(Items listed in a dataset)
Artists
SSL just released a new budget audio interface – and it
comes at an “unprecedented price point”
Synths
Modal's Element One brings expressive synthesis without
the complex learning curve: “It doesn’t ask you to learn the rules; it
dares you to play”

* * *

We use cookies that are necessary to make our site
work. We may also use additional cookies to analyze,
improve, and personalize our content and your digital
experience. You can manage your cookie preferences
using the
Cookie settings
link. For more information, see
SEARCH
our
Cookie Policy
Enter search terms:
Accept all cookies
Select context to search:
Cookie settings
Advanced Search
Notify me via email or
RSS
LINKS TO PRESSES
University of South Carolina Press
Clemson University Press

#### Work to complete
Go over the records above and tally the lines with the word "University" in them. Give the number alone.

#### Output
2